Photos of a dying 4-year-old girl writhing in anguish SHOCK the world

Saturday, 5 November 2016

Photos of a dying 4-year-old girl writhing in anguish SHOCK the world


This photograph shows a dying four-year-old girl and makes no attempt to disguise the stark reality of her suffering. 

It was shared by the girl's father Andy Whelan on Facebook after he took the photo this week. 4 year old Jessica has terminal cancer and has just weeks to live.

Within 24 hours, Jessica’s photo had reached half a million people. The outpouring of empathy was overwhelming. An anguished howl of sorrow reverberated round the world.
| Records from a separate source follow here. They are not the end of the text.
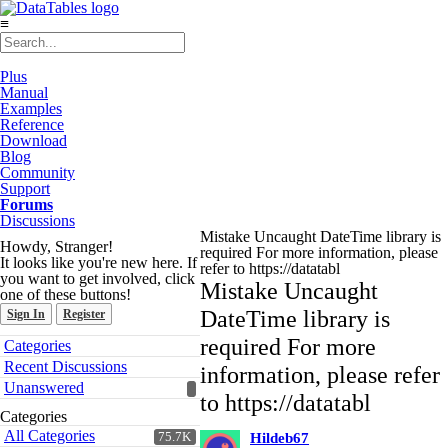
≡
Plus
Manual
Examples
Reference
Download
Blog
Community
Support
Forums
Discussions
Mistake Uncaught DateTime library is
Howdy, Stranger!
required For more information, please
It looks like you're new here. If
refer to https://datatabl
you want to get involved, click
Mistake Uncaught
one of these buttons!
DateTime library is
Sign In
Register
Quick
required For more
Categories
Links
Recent Discussions
information, please refer
Unanswered
to https://datatabl
Categories
All Categories
75.7K
Hildeb67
Why did Andy and his partner Nicky Prendergrast, Jessica’s mother, decide to share their family’s grief and their daughter’s distress in such an uncompromising way?
‘We knew the photo would challenge people, that it would evoke strong emotions,’ Andy says. ‘And I battled with myself: should we share this? But I knew it needed to be seen.
‘So many photos show smiling bald children in hospital wards surrounded by santas, actors and celebrities, their happy faces full of hope, which is uplifting. But this is not the everyday face of childhood cancer, which is brutal and painful and shocking. 
'We wanted to strip away the sentimentality, to make people aware of what cancer does to a child in the final weeks of life. 
‘This is the true face of the disease: my little girl’s blood vessels visible under her skin, a solitary tear running down her cheek, her body stiff and her face contorted with pain.
‘It was taken at the moment when we, her parents, could offer her no comfort, during a flare-up of pain before her fast-acting morphine had taken effect, Jessica pushing us away as she rode out her searing pain in solitude.’
Jessica before the Cancer struck here

Andy took the painful photo last Saturday only days after he and Nicki had learned that their only daughter who had been fighting cancer for 13 months had only weeks left to live.

A month earlier, they had made the decision that Jessica had suffered enough; that as she could never be cured of the awful disease that was ravaging her small body, she should endure no more treatment to prolong her life.

Jessica with her dad before the cancer

The endless hospital visits, the cannulas administering strong drugs, the fresh agony to her tiny pain-racked frame — all of it should end and she should come home to Oswaldtwistle, Lancashire, for palliative care and to die in her little bed next to her parents’ bigger one, surrounded by her teddies and the family who adored her.

‘Death from cancer is not a quiet slipping away,’ says Andy. ‘It is hell. And there was part of me, too, that knew I would need to look back on a photo of Jessica as she suffered excruciating pain so I would be able to say: “We made the right decision in not prolonging her treatment.”
‘Of course we want to hold onto her for ever. We cannot bear the thought of losing her. But seeing her suffer is agony, too, and we cannot wish on her a life of pain just so she can stay with us longer.
‘So when I look at that photo in a future without Jessica, I will be able to remind myself of the terrible pain she endured and the fact it has mercifully ended.’

Since Andy posted the image on his Facebook page, the outpouring of love for Jessica and sympathy for her family has buoyed them.

Donations have poured into a fundraising page Andy set up. Even the One Direction singer Harry Styles read about her, rang Andy and has promised to make a special recording for her.
‘The response from around the world has been so overwhelming and positive,’ Andy says. ‘Families who have been through the same anguish as us have commended us. Parents of healthy children have sent their thoughts and prayers.
‘Now I hope this photo of Jessica will become iconic, that it will help to raise awareness of our daughter’s disease and, through that, funding for research.
‘She has a rare cancer, an aggressive stage four neuroblastoma, and I’d never heard of it until she was diagnosed. With this photo I do not mean to offend or upset; I do mean however to educate; even to shock.
‘My hope is that the day will come when no child will have to suffer Jessica’s pain, because science will have found a cure; and no parent will have to bear witness to their own flesh and blood deteriorating daily.’

Neuroblastoma is a cancer of the nerve cells, usually occurring in the abdomen, and is diagnosed in around 100 children every year in the UK. Most of them, like Jessica, are under five.

Andy recalls the daughter she was before the escalating nightmare enveloped them.
‘She was a delight,’ he says. ‘So easy to look after, so much fun to be around and bursting with such energy.
‘She loved her Barbie dolls. She was our perfect little princess, but she could be a tomboy as well. One minute she’d be having her nails painted, the next she’d jump in a pile of horse manure.
‘She has a real thirst for knowledge, too; an inquisitiveness. She needed to know what and why about everything and she was excelling at her little nursery school.
‘Manners were important to her. They still are. Last night I took a brew up to her in bed and she said: “Thank you, Daddy.” ’ He pauses, momentarily choked.